3. Il résulte de l'instruction que la requérante ayant présenté sa demande de renouvellement de titre de séjour le 15 février 2024, une décision implicite de rejet de sa demande de titre de séjour est née du silence gardé par la préfète du Rhône sur sa demande quatre mois plus tard. Dans ces conditions, l'intéressée ne saurait demander au juge des référés, sans qu'il soit sursis à l'exécution de ce refus, d'enjoindre à la préfète de lui délivrer ce titre de séjour, alors au surplus qu'elle ne précise pas en quoi ce refus porterait une atteinte grave et manifestement illégale à sa situation. Par ailleurs, et du fait de ce refus, elle ne peut se prévaloir de ce que l'absence de délivrance d'une attestation de prolongation d'instruction serait constitutive d'une atteinte grave et manifestement illégale à une liberté fondamentale au sens de l'article L. 521-2 du code de justice administrative.
4. Il résulte de ce qui précède, et sans que cela fasse obstacle à ce que Mme A, si elle s'y croit fondée, demande au tribunal l'annulation de ce refus implicite ainsi que sa suspension par un référé formé sur le fondement des dispositions de l'article L. 521-1 du code de justice administrative, qu'il y a lieu de rejeter la requête présentée par Mme A, selon la procédure prévue à l'article L. 522-3 du code de justice administrative.
O R D O N N E :
Article 1er : La requête de Mme A est rejetée.
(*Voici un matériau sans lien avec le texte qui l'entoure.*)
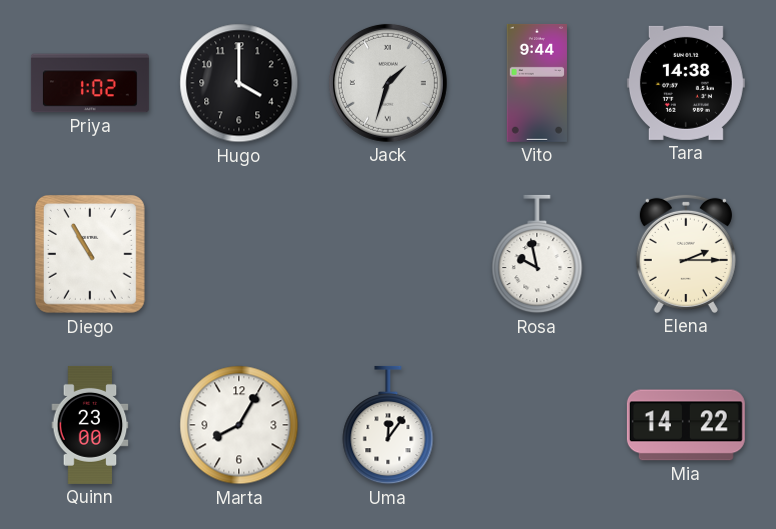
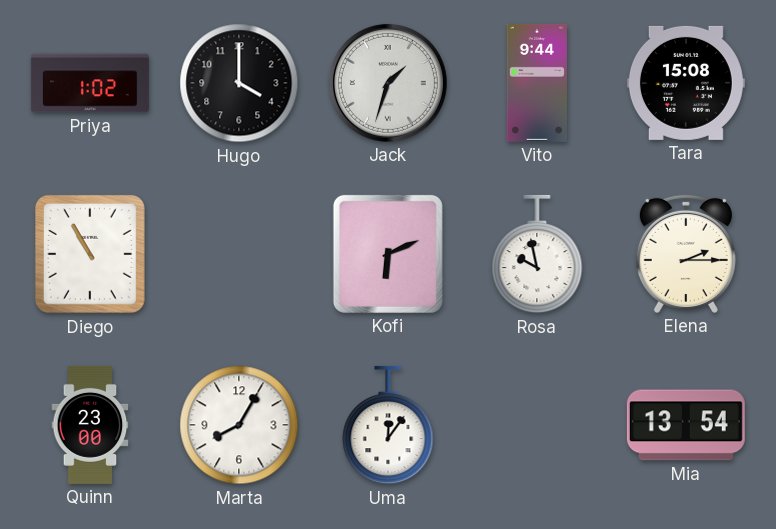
Tara: 14:38 -> 15:08
Kofi: none -> 6:11
Mia: 14:22 -> 13:54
Article 2 : La présente ordonnance sera notifiée à Mme B A.
Copie sera adressée à la préfète du Rhône.
Fait à Lyon, le 6 janvier 2025.
Le juge des référés,
T. Besse
La République mande et ordonne à la préfète du Rhône en ce qui la concerne ou à tous commissaires de justice à ce requis en ce qui concerne les voies de droit commun contre les parties privées, de pourvoir à l'exécution de la présente décision.